(MATERIAL FOR THE TASK begins)

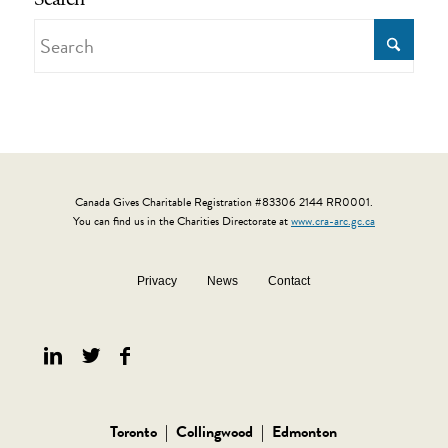
Canada Gives Charitable Registration #83306 2144 RR0001.
You can find us in the Charities Directorate at
www.cra-arc.gc.ca
Privacy
News
Contact
Toronto
|
Collingwood
|
Edmonton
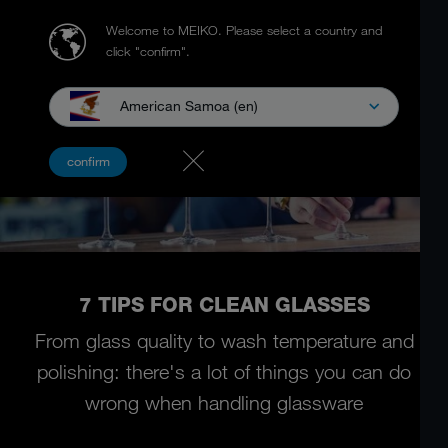
Welcome to MEIKO.
Please select a country and
click "confirm".
American Samoa (en)
confirm
7 TIPS FOR CLEAN GLASSES
From glass quality to wash temperature and
polishing:
there's a lot of things you can do
wrong when handling glassware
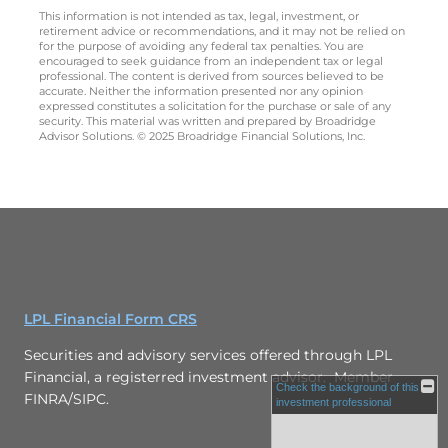
This information is not intended as tax, legal, investment, or
retirement advice or recommendations, and it may not be relied on
for the purpose of avoiding any federal tax penalties. You are
encouraged to seek guidance from an independent tax or legal
professional. The content is derived from sources believed to be
accurate. Neither the information presented nor any opinion
expressed constitutes a solicitation for the purchase or sale of any
security. This material was written and prepared by Broadridge
Advisor Solutions. © 2025 Broadridge Financial Solutions, Inc.
LPL Financial Form CRS
Securities and advisory services offered through LPL
Financial, a registerred investment advisor. Member
Check the background of this
FINRA/SIPC.
investment professional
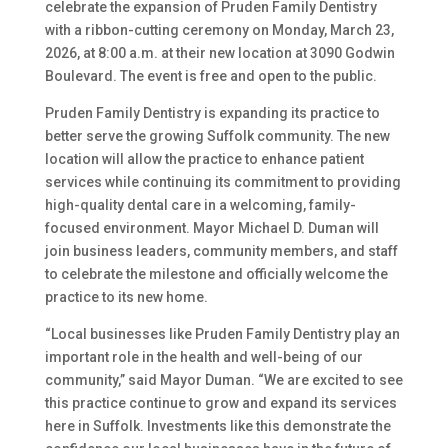
celebrate the expansion of Pruden Family Dentistry
with a ribbon-cutting ceremony on Monday, March 23,
2026, at 8:00 a.m. at their new location at 3090 Godwin
Boulevard. The event is free and open to the public.
Pruden Family Dentistry is expanding its practice to
better serve the growing Suffolk community. The new
location will allow the practice to enhance patient
services while continuing its commitment to providing
high-quality dental care in a welcoming, family-
focused environment. Mayor Michael D. Duman will
join business leaders, community members, and staff
to celebrate the milestone and officially welcome the
practice to its new home.
“Local businesses like Pruden Family Dentistry play an
important role in the health and well-being of our
community,” said Mayor Duman. “We are excited to see
this practice continue to grow and expand its services
here in Suffolk. Investments like this demonstrate the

(MATERIAL FOR THE TASK ends)

§ REQUIRED ACTION: Above are some records; quote exactly and only the lines that begin at the line containing "American Samoa (en)" and stop after the line containing "accurate. Neither the", leaving out the pictures.

§ TASK OUTPUT:
American Samoa (en)
confirm
7 TIPS FOR CLEAN GLASSES
From glass quality to wash temperature and
polishing:
there's a lot of things you can do
wrong when handling glassware
This information is not intended as tax, legal, investment, or
retirement advice or recommendations, and it may not be relied on
for the purpose of avoiding any federal tax penalties. You are
encouraged to seek guidance from an independent tax or legal
professional. The content is derived from sources believed to be
accurate. Neither the information presented nor any opinion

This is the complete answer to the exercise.